La casa es sangre, luz y acantilados,
la casa dormida a veces en la seda azul,
la casa sin piel, corazón que late aún vivo,
lágrima en el ventanal, eclipses en los espejos
que no dejan ver el sur del tiempo.
La casa es un maniquí enjalbegado, con flores y abalorios,
con jardines de misterio, con almanaques perdidos,
sin memoria, sin la lucidez del presente.

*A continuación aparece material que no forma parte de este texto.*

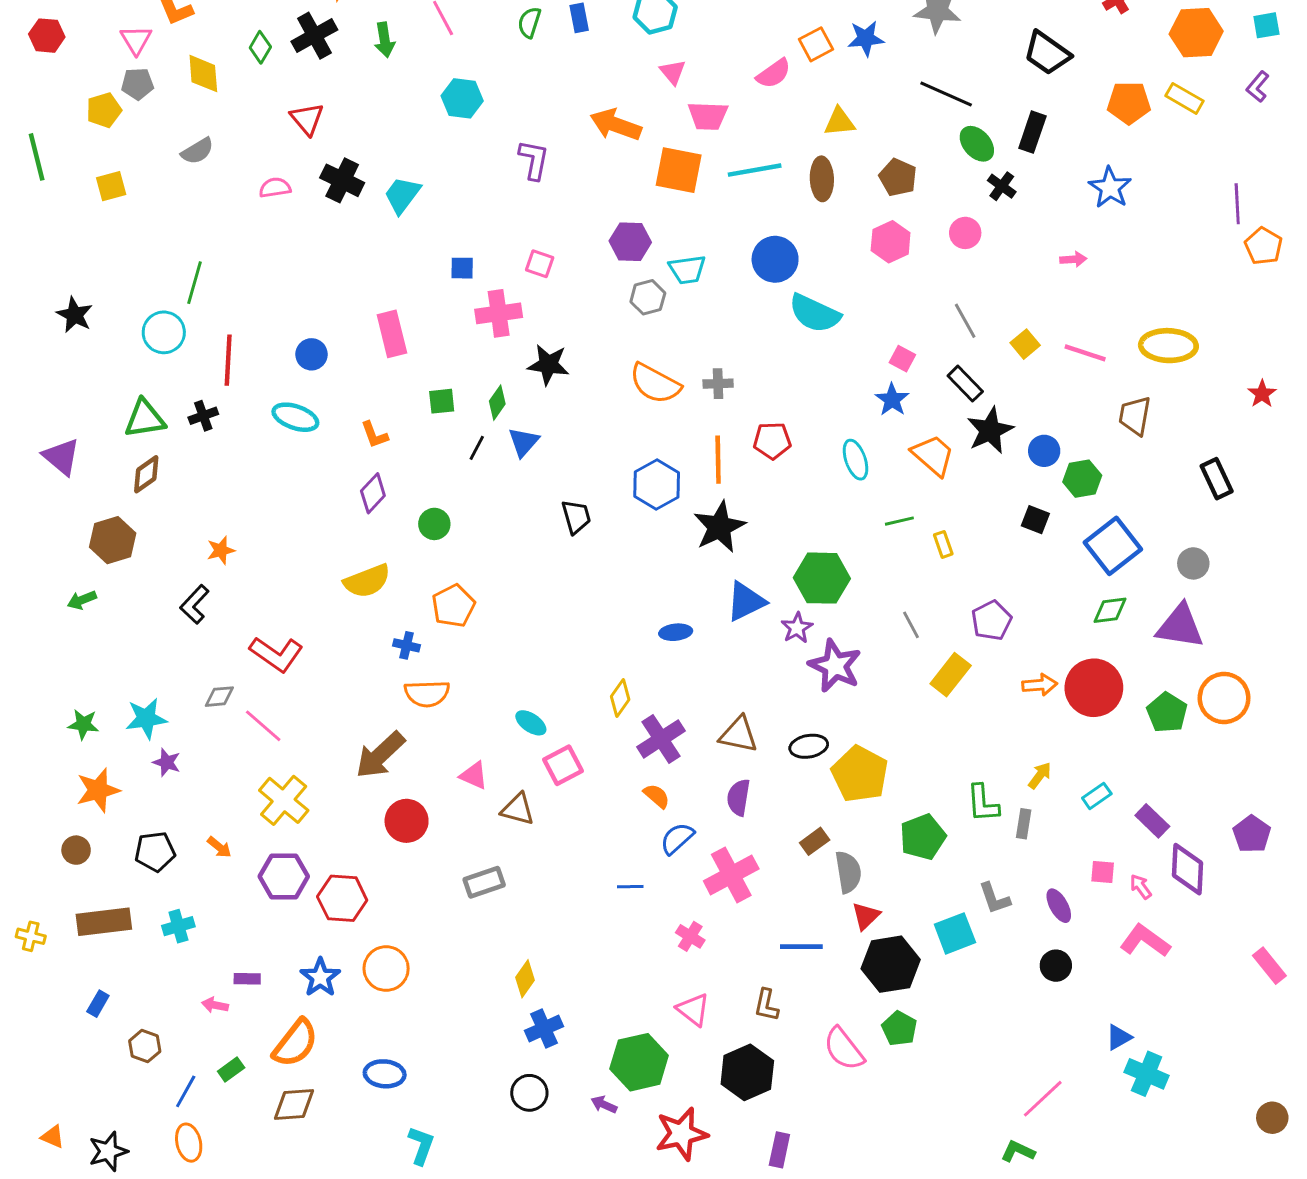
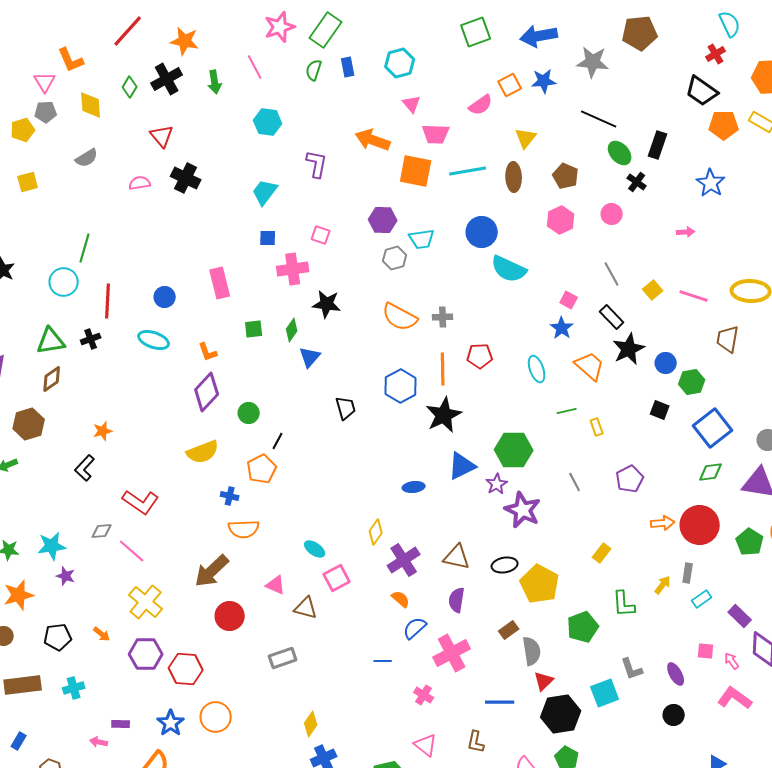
black trapezoid: (1047, 53) -> (702, 91), moved
yellow triangle: (839, 122) -> (526, 138), turned -45
cyan trapezoid: (402, 195) -> (265, 192), moved
black line: (477, 448) -> (278, 441), moved
purple diamond: (373, 493) -> (207, 392), size x1.4
yellow rectangle: (951, 675) -> (602, 553), moved, size x0.7
gray rectangle: (1024, 824) -> (688, 573), moved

La casa es un pétalo caído sobre la multitud de los pétalos,
hogares al trasluz como negativos de un fotograma ciego,
una pregunta bajo el sol, el círculo que no se cierra
porque le muerde la vida, la espuma de los horarios
y si coincide el eco de la luna nos veremos,
como atlantes de una isla cercana,
oculta como un tapiz bajo otro tapiz que sueña.
La casa, caracol invencible que ama la sombra,
visillos rojos en mis pestañas se dejan ir como un río
hacia la orilla del pasado que es una orilla sin sol,
hacia el vientre de las anécdotas, y las voces limpias
y el amor fértil, y la calma y el suicido del miedo,
y la gloria que tiñe de alcanfor las habitaciones,
culmen de estos lazos innúmeros,
vínculos como costras que rocían, incansables, la última piel,
canciones tarareadas en los automóviles, en las cocinas,
en los estigmas de una celebración, en las duchas,
en los etéreos jardines de las rivalidades,
en la oscuridad solitaria, en el nido sin pájaros.
La casa aún existe porque quien recuerda le da la vida.